Bangunan yang ditempati Kulsum mengalami kerusakan cukup parah, terutama pada bagian atap yang bocor di sejumlah titik.
Kondisi tersebut membuat air hujan dengan mudah masuk ke dalam rumah dan harus ditampung menggunakan baskom seadanya, terutama saat intensitas hujan meningkat.
Kondisi fisik Kulsum yang semakin menurun turut memperberat situasi yang dihadapinya. Di usia senja, ia harus bertahan sendiri tanpa pendamping tetap, sementara rumah yang menjadi tempat berlindung justru tidak mampu memberikan rasa aman.
Baca Juga: Pedagang Minta Revitalisasi Segera Dilakukan di Pasar Cikande
Ketua RT setempat, Uki, menyampaikan bahwa kondisi Kulsum sudah sangat membutuhkan perhatian. Ia menjelaskan bahwa penglihatan warga lansia tersebut sudah kabur dan pendengarannya tidak lagi berfungsi dengan baik.

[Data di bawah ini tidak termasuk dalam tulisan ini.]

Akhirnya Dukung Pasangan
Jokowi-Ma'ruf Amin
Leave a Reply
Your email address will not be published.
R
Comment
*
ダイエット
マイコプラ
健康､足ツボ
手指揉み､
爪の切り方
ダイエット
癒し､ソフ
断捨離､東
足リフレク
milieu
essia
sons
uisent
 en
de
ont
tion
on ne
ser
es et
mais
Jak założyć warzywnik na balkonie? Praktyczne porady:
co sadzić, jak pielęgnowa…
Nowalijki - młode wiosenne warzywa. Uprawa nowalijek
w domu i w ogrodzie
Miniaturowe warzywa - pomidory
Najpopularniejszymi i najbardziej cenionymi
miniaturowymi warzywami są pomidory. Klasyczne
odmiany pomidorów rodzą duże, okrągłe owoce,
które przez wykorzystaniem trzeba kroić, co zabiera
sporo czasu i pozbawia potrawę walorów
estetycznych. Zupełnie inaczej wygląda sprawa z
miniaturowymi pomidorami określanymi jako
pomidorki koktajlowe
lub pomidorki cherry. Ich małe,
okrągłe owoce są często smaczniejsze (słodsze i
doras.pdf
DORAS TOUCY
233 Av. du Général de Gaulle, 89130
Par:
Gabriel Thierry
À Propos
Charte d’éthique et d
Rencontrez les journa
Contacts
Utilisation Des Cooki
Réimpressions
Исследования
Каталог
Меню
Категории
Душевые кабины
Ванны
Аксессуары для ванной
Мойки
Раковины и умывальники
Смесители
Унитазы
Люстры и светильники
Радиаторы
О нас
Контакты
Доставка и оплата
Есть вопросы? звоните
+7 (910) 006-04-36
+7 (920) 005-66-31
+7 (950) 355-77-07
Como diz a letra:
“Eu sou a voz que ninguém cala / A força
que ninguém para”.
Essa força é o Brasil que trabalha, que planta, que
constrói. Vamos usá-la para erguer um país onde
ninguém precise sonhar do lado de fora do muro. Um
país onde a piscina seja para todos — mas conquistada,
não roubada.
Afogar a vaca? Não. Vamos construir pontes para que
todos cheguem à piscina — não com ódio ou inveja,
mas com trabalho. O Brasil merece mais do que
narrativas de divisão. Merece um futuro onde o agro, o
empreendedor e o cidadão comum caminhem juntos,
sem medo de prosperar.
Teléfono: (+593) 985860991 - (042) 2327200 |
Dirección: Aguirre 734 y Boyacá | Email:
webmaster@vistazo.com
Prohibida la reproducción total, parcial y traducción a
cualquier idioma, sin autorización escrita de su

Kerusakan rumah yang hampir menyeluruh membuat air hujan selalu masuk ke dalam ruangan. “Rumahnya udah pada bocor, udah pada rusak semua lah. Keadaanya sudah gak bisa lihat, gak bisa dengar,” ujarnya.

Uki berharap Pemerintah Kabupaten Serang dapat memberikan bantuan nyata bagi warganya yang berada dalam kondisi rentan seperti ini.
Di sisi lain, Kasem, anak Kulsum, mengungkapkan bahwa ibunya sebenarnya telah diajak untuk tinggal bersamanya.
Namun ajakan tersebut ditolak, meski jarak rumah mereka terbilang dekat. Menurut Kasem, kondisi kesehatan ibunya sedang tidak baik, tetapi tetap memilih bertahan di rumah yang bocor itu. “Diajak tinggal bersama, gak mau, maunya sendiri aja, mau di sini,” katanya.
Meski memiliki keluarga, nenek Kulsum tetap memilih hidup mandiri di rumah tersebut. Keadaan ini menjadi perhatian warga sekitar yang berharap ada uluran tangan dari pemerintah daerah maupun pihak terkait.